◆ Required action ◆
All lines from the first line of the material up to and including the line with "борьбы за освобождение" must be copied exactly, and no others.
━━━━━ Task material ━━━━━
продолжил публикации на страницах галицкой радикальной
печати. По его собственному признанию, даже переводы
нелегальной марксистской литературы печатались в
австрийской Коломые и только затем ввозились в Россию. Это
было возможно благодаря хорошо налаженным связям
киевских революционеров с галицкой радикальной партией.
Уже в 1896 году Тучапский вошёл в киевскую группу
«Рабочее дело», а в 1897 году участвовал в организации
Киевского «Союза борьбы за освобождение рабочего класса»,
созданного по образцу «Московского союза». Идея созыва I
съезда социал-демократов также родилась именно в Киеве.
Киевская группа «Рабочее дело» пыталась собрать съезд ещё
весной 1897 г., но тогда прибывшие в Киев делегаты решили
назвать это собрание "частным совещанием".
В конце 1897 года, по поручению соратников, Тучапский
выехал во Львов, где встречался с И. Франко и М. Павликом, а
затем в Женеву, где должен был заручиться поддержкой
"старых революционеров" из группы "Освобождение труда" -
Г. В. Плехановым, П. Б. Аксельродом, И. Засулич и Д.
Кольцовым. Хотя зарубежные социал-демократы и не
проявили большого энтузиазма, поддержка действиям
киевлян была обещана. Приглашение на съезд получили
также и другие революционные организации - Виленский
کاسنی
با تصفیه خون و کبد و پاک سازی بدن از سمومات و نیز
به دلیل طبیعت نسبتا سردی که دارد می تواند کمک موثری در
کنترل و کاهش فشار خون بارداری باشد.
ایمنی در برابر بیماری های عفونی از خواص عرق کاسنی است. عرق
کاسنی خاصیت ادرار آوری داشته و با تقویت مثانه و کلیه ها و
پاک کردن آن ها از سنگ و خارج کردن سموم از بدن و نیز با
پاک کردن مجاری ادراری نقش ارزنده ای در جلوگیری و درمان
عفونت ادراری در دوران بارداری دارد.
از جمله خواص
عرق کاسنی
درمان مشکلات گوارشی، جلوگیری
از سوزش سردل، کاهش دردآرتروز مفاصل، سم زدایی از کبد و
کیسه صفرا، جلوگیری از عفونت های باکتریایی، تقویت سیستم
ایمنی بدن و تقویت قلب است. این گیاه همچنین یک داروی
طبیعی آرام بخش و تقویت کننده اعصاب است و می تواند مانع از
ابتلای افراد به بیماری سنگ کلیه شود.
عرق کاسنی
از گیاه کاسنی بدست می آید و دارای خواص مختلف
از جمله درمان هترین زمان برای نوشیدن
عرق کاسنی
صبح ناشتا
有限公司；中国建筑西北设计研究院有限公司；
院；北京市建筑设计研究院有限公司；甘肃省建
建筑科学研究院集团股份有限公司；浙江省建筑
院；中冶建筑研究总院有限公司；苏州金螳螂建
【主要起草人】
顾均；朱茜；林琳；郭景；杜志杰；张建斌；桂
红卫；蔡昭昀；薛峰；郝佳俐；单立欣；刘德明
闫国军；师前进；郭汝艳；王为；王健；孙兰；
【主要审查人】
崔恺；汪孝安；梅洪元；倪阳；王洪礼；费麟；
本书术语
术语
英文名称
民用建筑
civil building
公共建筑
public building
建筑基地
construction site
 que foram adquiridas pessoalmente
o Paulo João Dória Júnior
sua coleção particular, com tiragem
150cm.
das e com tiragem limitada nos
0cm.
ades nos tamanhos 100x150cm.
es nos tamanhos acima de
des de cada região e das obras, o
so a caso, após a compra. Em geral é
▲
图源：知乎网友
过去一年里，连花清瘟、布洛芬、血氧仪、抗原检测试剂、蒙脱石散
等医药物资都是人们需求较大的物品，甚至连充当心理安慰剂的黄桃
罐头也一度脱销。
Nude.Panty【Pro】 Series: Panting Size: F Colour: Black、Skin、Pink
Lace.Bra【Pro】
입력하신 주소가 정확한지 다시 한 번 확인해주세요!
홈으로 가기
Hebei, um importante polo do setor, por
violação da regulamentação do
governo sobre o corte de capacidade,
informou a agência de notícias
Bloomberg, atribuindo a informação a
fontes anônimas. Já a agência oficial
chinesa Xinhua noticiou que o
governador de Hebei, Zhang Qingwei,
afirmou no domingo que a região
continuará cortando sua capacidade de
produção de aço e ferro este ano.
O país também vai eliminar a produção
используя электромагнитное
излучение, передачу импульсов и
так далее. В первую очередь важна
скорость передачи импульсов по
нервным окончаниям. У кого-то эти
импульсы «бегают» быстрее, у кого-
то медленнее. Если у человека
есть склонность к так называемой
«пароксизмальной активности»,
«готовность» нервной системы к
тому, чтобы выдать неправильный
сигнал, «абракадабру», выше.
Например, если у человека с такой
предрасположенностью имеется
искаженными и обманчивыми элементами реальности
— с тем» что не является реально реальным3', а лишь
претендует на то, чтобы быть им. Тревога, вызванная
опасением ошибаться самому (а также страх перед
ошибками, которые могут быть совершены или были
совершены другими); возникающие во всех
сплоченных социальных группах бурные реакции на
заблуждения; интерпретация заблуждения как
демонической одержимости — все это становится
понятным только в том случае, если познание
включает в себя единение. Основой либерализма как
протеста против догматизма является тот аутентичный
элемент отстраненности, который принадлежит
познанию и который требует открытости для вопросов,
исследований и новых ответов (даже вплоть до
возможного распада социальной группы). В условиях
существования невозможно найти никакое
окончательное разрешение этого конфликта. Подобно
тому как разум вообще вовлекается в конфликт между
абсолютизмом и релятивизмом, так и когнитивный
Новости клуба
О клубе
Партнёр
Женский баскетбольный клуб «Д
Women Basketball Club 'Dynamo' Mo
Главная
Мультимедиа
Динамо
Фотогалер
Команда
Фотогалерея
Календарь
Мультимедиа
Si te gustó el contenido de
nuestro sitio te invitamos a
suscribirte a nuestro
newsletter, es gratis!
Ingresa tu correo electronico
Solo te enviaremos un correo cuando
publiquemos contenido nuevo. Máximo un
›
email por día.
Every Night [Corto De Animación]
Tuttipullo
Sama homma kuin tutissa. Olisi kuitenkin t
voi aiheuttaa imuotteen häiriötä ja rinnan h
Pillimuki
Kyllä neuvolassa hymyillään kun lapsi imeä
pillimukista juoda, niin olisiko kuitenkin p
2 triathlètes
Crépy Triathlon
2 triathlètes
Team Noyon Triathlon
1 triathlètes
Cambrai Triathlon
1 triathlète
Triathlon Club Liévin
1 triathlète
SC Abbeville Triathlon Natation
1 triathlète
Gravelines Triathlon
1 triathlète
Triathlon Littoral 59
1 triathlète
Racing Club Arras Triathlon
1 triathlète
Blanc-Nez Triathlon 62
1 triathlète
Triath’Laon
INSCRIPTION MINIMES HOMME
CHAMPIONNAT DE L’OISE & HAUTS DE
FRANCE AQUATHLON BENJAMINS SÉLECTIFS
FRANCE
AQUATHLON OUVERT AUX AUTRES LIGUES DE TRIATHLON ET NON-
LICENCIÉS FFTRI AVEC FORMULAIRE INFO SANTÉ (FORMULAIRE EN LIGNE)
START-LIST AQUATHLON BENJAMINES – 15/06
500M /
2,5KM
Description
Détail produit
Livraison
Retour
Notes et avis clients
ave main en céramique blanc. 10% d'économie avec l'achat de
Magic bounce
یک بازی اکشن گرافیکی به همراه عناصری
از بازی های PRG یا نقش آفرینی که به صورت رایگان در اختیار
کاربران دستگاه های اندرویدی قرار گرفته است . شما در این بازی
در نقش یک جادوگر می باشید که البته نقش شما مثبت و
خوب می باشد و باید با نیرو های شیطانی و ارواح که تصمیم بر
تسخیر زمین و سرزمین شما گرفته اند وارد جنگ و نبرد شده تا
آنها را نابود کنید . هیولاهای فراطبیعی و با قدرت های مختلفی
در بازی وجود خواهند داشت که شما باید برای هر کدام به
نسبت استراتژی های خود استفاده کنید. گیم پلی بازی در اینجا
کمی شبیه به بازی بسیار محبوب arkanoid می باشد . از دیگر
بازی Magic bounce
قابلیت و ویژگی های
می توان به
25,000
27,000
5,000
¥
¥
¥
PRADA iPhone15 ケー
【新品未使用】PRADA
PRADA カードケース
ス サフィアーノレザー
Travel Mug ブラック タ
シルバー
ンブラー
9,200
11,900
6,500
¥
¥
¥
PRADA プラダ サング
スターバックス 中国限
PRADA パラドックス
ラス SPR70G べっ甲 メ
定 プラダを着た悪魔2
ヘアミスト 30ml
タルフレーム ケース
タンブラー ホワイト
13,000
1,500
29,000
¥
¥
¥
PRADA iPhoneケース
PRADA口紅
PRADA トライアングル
━━━━━
◆ Task response ◆
продолжил публикации на страницах галицкой радикальной
печати. По его собственному признанию, даже переводы
нелегальной марксистской литературы печатались в
австрийской Коломые и только затем ввозились в Россию. Это
было возможно благодаря хорошо налаженным связям
киевских революционеров с галицкой радикальной партией.
Уже в 1896 году Тучапский вошёл в киевскую группу
«Рабочее дело», а в 1897 году участвовал в организации
Киевского «Союза борьбы за освобождение рабочего класса»,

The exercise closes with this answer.